Llegamos casi juntas, una un segundo antes que la otra, y la que se vino primero arrastró a la otra con un temblor largo. Sentí cómo se le contraía el coño alrededor de mis dedos en oleadas, apretándolos con fuerza, mientras a mí el orgasmo me subía desde los pies y me hacía arquear la espalda contra el colchón, con un grito que le quedó pegado a la boca porque me besó justo cuando estaba viniendo. Quedamos pegadas, jadeando, las frentes apoyadas, las piernas todavía entrelazadas, los coños todavía chorreando uno contra el otro.
***
Quedamos así un rato largo. Ella encima, yo abajo, todavía conectadas, las respiraciones bajando despacio, la transpiración enfriándonos la piel. Le saqué los dedos con cuidado y me los llevé a la boca para chuparlos, mirándola. Ella se rió bajito y me los sacó de la boca para chupármelos ella. Afuera había dejado de llover. Adentro, en cambio, todo era nuevo.
—No fue un juego —dijo después, hablando contra mi cuello.
—Ya sé.
—Hace mucho que no era un juego.
Le acaricié la espalda de arriba abajo, sin contestarle todavía. Estaba pensando en todas las veces que la había mirado desde lejos, todas las veces que me había mentido a mí misma con un «es solo cariño de amigas», todas las cervezas compartidas esperando, sin saberlo, que alguna nos diera el coraje para una tarde como esta.

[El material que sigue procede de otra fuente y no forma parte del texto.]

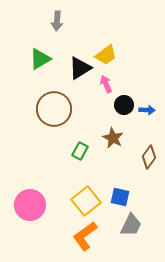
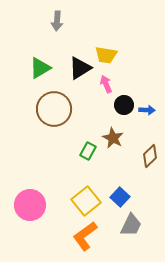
yellow trapezoid: rotated 45 degrees clockwise
green triangle: moved 9 px down
green rectangle: moved 8 px right
brown diamond: moved 1 px right, 1 px up; rotated 10 degrees clockwise
blue square: rotated 30 degrees clockwise
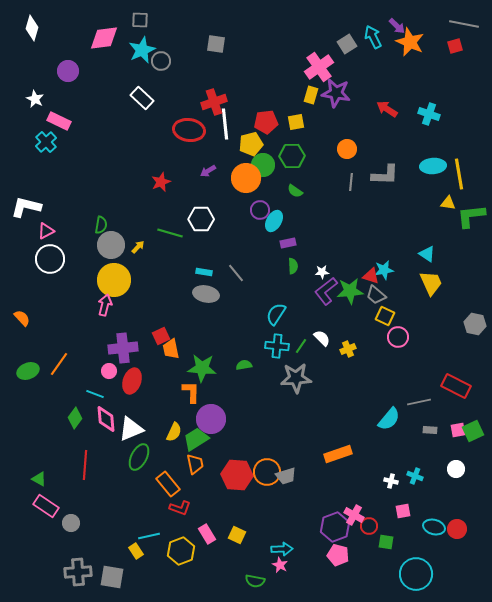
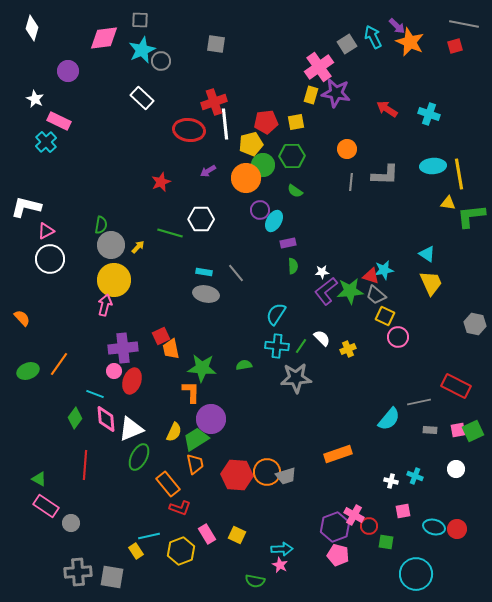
pink circle at (109, 371): moved 5 px right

—Para mí tampoco —le contesté al fin.
Se rió bajito, todavía pegada a mi cuello. Sentí la risa contra la piel.
—¿Otra ronda? —preguntó.
—Verdad o reto.
—Reto.
—Quedate.
Levantó la cabeza para mirarme. Tenía los ojos chicos por el cansancio y la sonrisa enorme.
—Eso no es un reto —dijo—. Eso ya está ganado.